Friday, October 2, 2009

say what you want about david letterman's personal choices, but this was an absolutely phenomenal PR move.

seinfeld reunion on curb means i can die happy.

Larry [David] is known for irritating people. What bothers you about him?
Jerry Seinfeld: Watching him order in a restaurant. A little too much thought goes into it. Speed it up, get it out. Just get the fish! You know you're going to get the fish!
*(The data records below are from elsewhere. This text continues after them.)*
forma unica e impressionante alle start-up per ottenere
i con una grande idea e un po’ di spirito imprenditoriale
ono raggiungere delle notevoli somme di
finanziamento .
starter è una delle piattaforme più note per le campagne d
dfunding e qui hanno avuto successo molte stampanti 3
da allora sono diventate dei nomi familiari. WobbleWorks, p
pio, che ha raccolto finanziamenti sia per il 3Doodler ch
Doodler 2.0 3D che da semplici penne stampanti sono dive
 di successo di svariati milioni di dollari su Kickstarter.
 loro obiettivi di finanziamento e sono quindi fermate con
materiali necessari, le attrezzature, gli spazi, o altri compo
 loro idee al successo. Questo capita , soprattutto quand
What current annoyance of yours would you turn into a Seinfeld episode?
JS: Oh my goodness. It's an open fire hydrant of annoyance. Right now I've really had it with the Corona ads. Lying on the beach, throwing the cell phones in the water, and the idiot girl lying next to him, bubbling up with skin cancer. I'm tired of it. You know, the fantasy that the beach is this great destination that we all want to get to with a beer. It's like, fifteen minutes ... "What am I doing here? Let's get out of here." It's time for a new ad for the Corona people. It's time for a new idea. But they won't. They're going to stick with that beach thing forever.
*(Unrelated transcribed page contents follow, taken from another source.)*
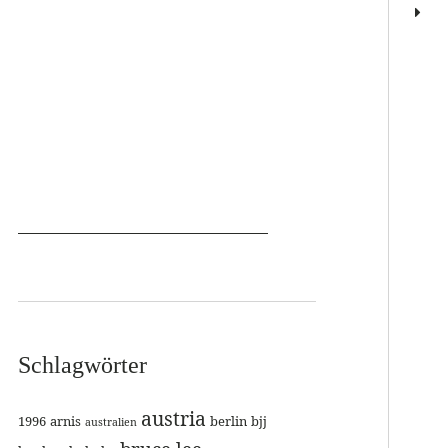
Schlagwörter
austria
1996
arnis
berlin
bjj
australien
What about living in New York annoys you these days?
JS: People not being happy with my phone because it's not as cool as their phone, or they have some feature that I don't have and they're always showing me, "Oh, my phone can do this" and "my phone can do that."

Your friends are not happy with your phone?
JS: I just have a Razr, an old Motorola Razr. I don't have a BlackBerry or an iPhone. My friends are very cranky about it: "What are you still using that for?" I see you've got a pad and a pen, by the way. How lame is that? [Laughs] With a spiral at the top!